Leave them, as they are cleaner to write.

They are actually the compositions: $\tfrac{\partial h}{\partial x}=\tfrac{\partial \omega}{\partial x}\circ\phi$ and $\tfrac{\partial h}{\partial y}=\tfrac{\partial \omega}{\partial y}\circ\phi$ .

Therefore $\tfrac{\partial^2 h}{\partial x~^2}+\tfrac{\partial^2 h}{\partial y~^2}=0$, because $\left[\tfrac{\partial^2 \omega}{\partial x~^2}+\tfrac{\partial^2 \omega}{\partial y~^2}\right]\circ\phi=0$.

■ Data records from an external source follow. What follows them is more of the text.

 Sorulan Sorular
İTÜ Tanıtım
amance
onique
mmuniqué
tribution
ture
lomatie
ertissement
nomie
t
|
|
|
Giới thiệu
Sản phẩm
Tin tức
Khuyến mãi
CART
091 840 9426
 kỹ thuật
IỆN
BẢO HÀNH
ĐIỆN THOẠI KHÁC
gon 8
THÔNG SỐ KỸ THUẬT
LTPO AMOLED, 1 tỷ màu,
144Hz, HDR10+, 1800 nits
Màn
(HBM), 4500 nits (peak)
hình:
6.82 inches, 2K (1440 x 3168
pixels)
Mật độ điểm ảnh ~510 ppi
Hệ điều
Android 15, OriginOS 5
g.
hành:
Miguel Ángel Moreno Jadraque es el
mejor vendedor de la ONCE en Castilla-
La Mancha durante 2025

So your aim is just to show that when evaluating $\tfrac{\partial^2 h}{\partial u~^2}+\tfrac{\partial^2 h}{\partial v~^2}$, you have a product of some factor and the sum $\tfrac{\partial^2 h}{\partial x~^2}+\tfrac{\partial^2 h}{\partial y~^2}$, and all other terms vanish.

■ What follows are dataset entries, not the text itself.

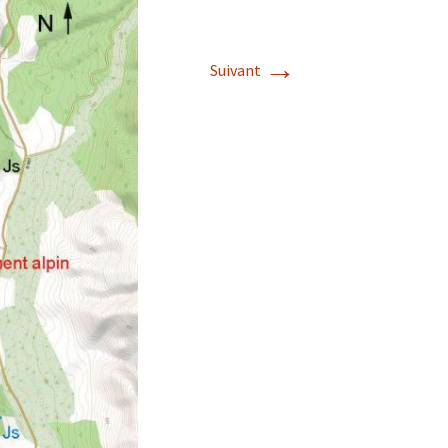
→
Suivant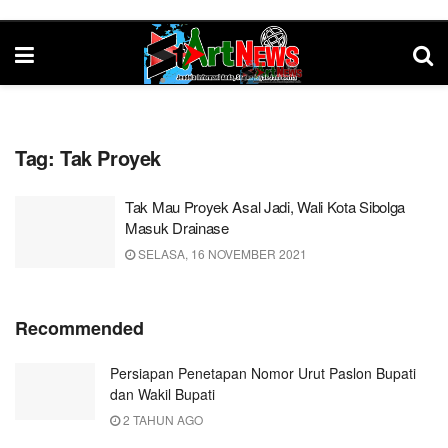
Tag:
Tak Proyek
Tak Mau Proyek Asal Jadi, Wali Kota Sibolga
Masuk Drainase
SELASA, 16 NOVEMBER 2021
Recommended
Persiapan Penetapan Nomor Urut Paslon Bupati
dan Wakil Bupati
2 TAHUN AGO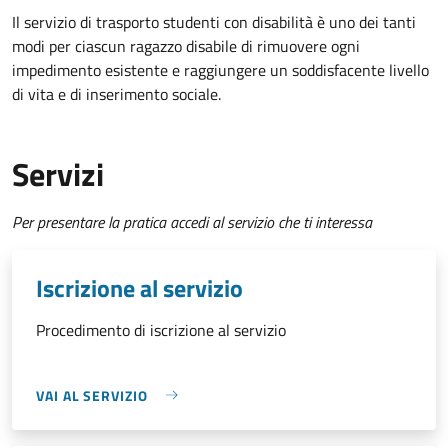
Il servizio di trasporto studenti con disabilità è uno dei tanti
modi per ciascun ragazzo disabile di rimuovere ogni
impedimento esistente e raggiungere un soddisfacente livello
di vita e di inserimento sociale.
Servizi
Per presentare la pratica accedi al servizio che ti interessa
Iscrizione al servizio
Procedimento di iscrizione al servizio
VAI AL SERVIZIO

Up next is the product rule:$$\begin{align}\dfrac{\partial^2 h}{\partial u^2}&=\dfrac{\partial~~}{\partial u}\left(2u\dfrac{\partial h}{\partial x}+2v\dfrac{\partial h}{\partial y}\right)\\&=2\dfrac{\partial h}{\partial x}+2u\left(\dfrac{\partial ~~}{\partial u}\dfrac{\partial h}{\partial x}\right)+0+2v\left(\dfrac{\partial ~~}{\partial u}\dfrac{\partial h}{\partial y}\right)\end{align}$$

... and then the chain rule again. Likewise for the double v derivative. Finally, add and see what cancels.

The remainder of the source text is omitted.